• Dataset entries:

====================

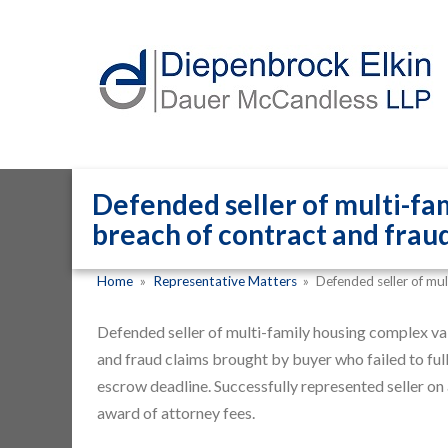
Defended seller of multi-fam
breach of contract and fraud
Home
»
Representative Matters
»
Defended seller of mul
Defended seller of multi-family housing complex val
and fraud claims brought by buyer who failed to full
escrow deadline. Successfully represented seller on 
award of attorney fees.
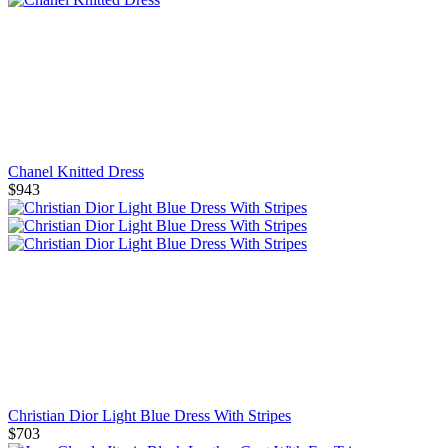
Chanel Knitted Dress
$943
Christian Dior Light Blue Dress With Stripes
$703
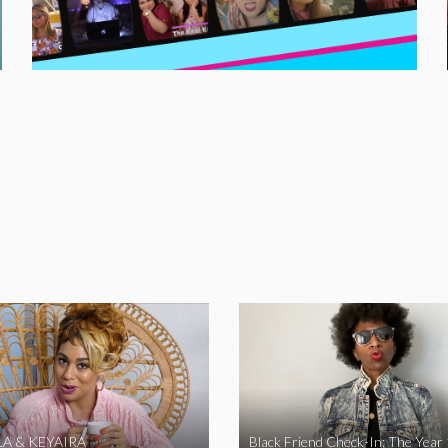
A & KEYAIRA
Black Friend Check-In: The Year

====================

• Exercise goal: Go through the records above and return every line that holds the string "fraud".

• Task solution:
breach of contract and fraud
and fraud claims brought by buyer who failed to full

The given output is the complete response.